And did we mention how easy it is to actually upload your album? Our album creation process is dead simple and once your music is uploaded, your album will be ready to sell in a matter of minutes.

How much does Kicktone charge?

Right now we're completely free to use during our beta period. When a fan buys your album, 100% of the sale goes directly to your PayPal account without passing through Kicktone at all. In the future we'll be charging 15% of each sale to cover the cost of hosting and distributing your music, and to help you with promotion and fan engagement. As always, we'd love to hear your feedback.

How much does an album cost?

We let you set the price for the albums you upload. It's only fair, after all - you made the music. We usually find that $7 is a great starting price, but it's totally up to you. If you have fans who are happy to pay a lot more than that to download your tracks, then go for it, but don't price yourself out of the market. Remember, success in music is about how many people get to hear the sounds you're making.

Oh, and another thing. The cost of an album is only a minimum cost. Fans can choose to pay more for the album if they really like it and they really believe in you. As Amanda Palmer keeps on proving, if you have a good relationship with your fans they'll support you in everything you do, so don't be afraid to ask fans to pitch in a few extra dollars if they like what you're doing. Musicians have to eat too, you know.

Why do you let people stream the whole track?

A lot of artists, especially at the start, make the fatal flaw of trying to stop people from listening to their music. Even as you're reading that sentence, you recognise how stupid that sounds, right? But that's exactly what you're doing if you offer music consumers nothing more than 30 second snippets.

People who buy music don't hear 30 seconds of a track and decide the whole album is worth paying for. Music doesn't work that way, it's never worked that way. You have to hear music first, a whole bunch of times, and then fall in love with it before you'll part with some cash to make it your own.
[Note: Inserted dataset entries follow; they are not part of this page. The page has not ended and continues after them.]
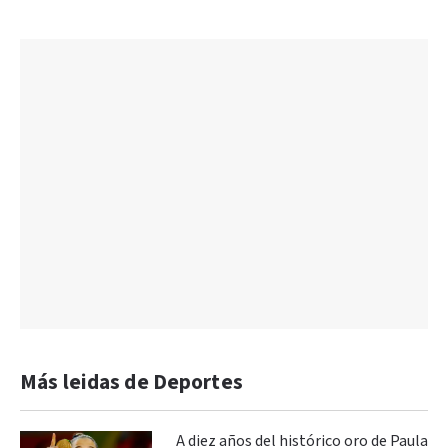
Más leidas de Deportes
A diez años del histórico oro de Paula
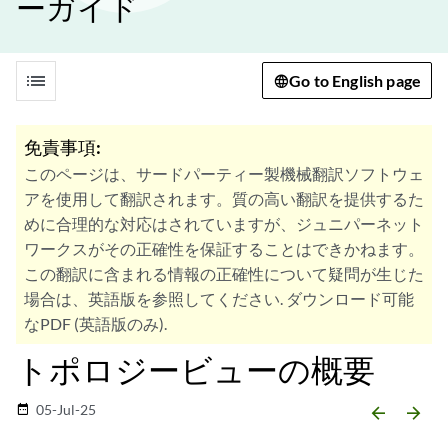
ーガイド
list
Go to English page
免責事項:
このページは、サードパーティー製機械翻訳ソフトウェ
アを使用して翻訳されます。質の高い翻訳を提供するた
めに合理的な対応はされていますが、ジュニパーネット
ワークスがその正確性を保証することはできかねます。
この翻訳に含まれる情報の正確性について疑問が生じた
場合は、英語版を参照してください. ダウンロード可能
なPDF (英語版のみ).
トポロジービューの概要
05-Jul-25
date_range
arrow_backward
arrow_forward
If you don't give music consumers a chance to hear your music, you're hurting your chances of actually selling them a copy. Existing fans who might have bought some of your stuff in the past get annoyed and you lose their trust, and new listeners never get a chance to become fans because buying an album based on a 30 second sound-bite is risky, and they'd rather spend their money on something they know - like other music they've heard a bunch of times.

If you want people to buy your music, let them hear it first. Trust us, it's the only way it works.

What's your take on DRM?

We're a DRM-free zone, and we always will be.

Look, we're not worried about pirates. People who pirate music are jerks who weren't going to buy your album in the first place, so the only people who get harmed by DRM are the people who actually buy it, and pissing off your fans isn't a good way to get ahead.

Instead, take advantage of the natural DRM that's built into every good person - maintain a close and meaningful relationship with your fans, and they'll understand that it's worth a few bucks to support your work.

What format should I download?

MP3 is the default format and unless you're a hardcore audiophile with thousands of dollars of sound equipment it's the format you'll probably want to use. MP3s work in iTunes, Winamp, Windows Media Player, on your phone - basically everywhere.

If you're one of the hardcore audiophiles mentioned above, we also provide lossless formats like FLAC and ALAC (Apple Lossless), as well as AAC and Ogg Vorbis. For reasons best known to Apple, iTunes doesn't support the FLAC or Ogg Vorbis formats so if you want to download lossless tracks you'll need to choose ALAC.

Got any badges or buttons?

Sure do. Our badges come in three sizes: small, medium, and big. Use this handy form to generate the kind of icon you want to use, and we'll generate a ZIP file containing all three sizes of the variation you've chosen.


You can also download a ZIP containing every size and variation here.

I have more questions!

Contact us any time through Facebook, Twitter, or email and we'll get back to you right away.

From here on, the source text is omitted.